▶ **Task instructions**: From the first line to the last, repeat the data exactly but leave out the pictures.

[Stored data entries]
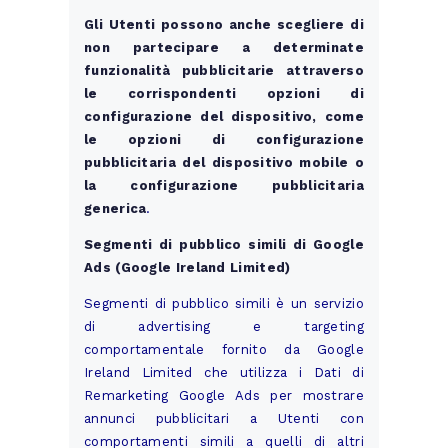
Gli Utenti possono anche scegliere di
non partecipare a determinate
funzionalità pubblicitarie attraverso
le corrispondenti opzioni di
configurazione del dispositivo, come
le opzioni di configurazione
pubblicitaria del dispositivo mobile o
la configurazione pubblicitaria
generica
.
Segmenti di pubblico simili di Google
Ads (Google Ireland Limited)
Segmenti di pubblico simili è un servizio
di advertising e targeting
comportamentale fornito da Google
Ireland Limited che utilizza i Dati di
Remarketing Google Ads per mostrare
annunci pubblicitari a Utenti con
comportamenti simili a quelli di altri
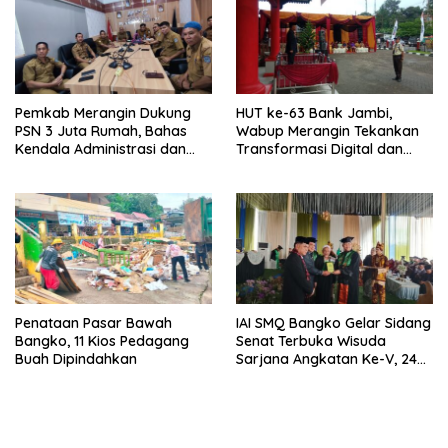
Pemkab Merangin Dukung
HUT ke-63 Bank Jambi,
PSN 3 Juta Rumah, Bahas
Wabup Merangin Tekankan
Kendala Administrasi dan
Transformasi Digital dan
Teknis
Peran UMKM
Penataan Pasar Bawah
IAI SMQ Bangko Gelar Sidang
Bangko, 11 Kios Pedagang
Senat Terbuka Wisuda
Buah Dipindahkan
Sarjana Angkatan Ke-V, 243
Mahasiswa Diwisudakan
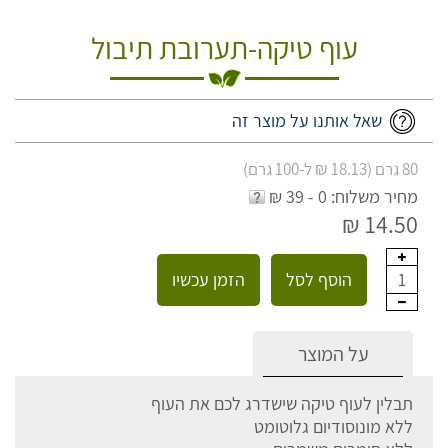
עוף טיקה-תערובת תיבול
שאל אותנו על מוצר זה
80 גרם (18.13 ₪ ל-100 גרם)
מחיר משלוח: 0 - 39 ₪
14.50 ₪
הוסף לסל
הזמן עכשיו
1
על המוצר
תבלין לעוף טיקה שישדרג לכם את העוף
ללא מונוסודיום גלוטומט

▶ **Answer section**:
Gli Utenti possono anche scegliere di
non partecipare a determinate
funzionalità pubblicitarie attraverso
le corrispondenti opzioni di
configurazione del dispositivo, come
le opzioni di configurazione
pubblicitaria del dispositivo mobile o
la configurazione pubblicitaria
generica
.
Segmenti di pubblico simili di Google
Ads (Google Ireland Limited)
Segmenti di pubblico simili è un servizio
di advertising e targeting
comportamentale fornito da Google
Ireland Limited che utilizza i Dati di
Remarketing Google Ads per mostrare
annunci pubblicitari a Utenti con
comportamenti simili a quelli di altri
Pemkab Merangin Dukung
HUT ke-63 Bank Jambi,
PSN 3 Juta Rumah, Bahas
Wabup Merangin Tekankan
Kendala Administrasi dan
Transformasi Digital dan
Teknis
Peran UMKM
Penataan Pasar Bawah
IAI SMQ Bangko Gelar Sidang
Bangko, 11 Kios Pedagang
Senat Terbuka Wisuda
Buah Dipindahkan
Sarjana Angkatan Ke-V, 243
Mahasiswa Diwisudakan
עוף טיקה-תערובת תיבול
שאל אותנו על מוצר זה
80 גרם (18.13 ₪ ל-100 גרם)
מחיר משלוח: 0 - 39 ₪
14.50 ₪
הוסף לסל
הזמן עכשיו
1
על המוצר
תבלין לעוף טיקה שישדרג לכם את העוף
ללא מונוסודיום גלוטומט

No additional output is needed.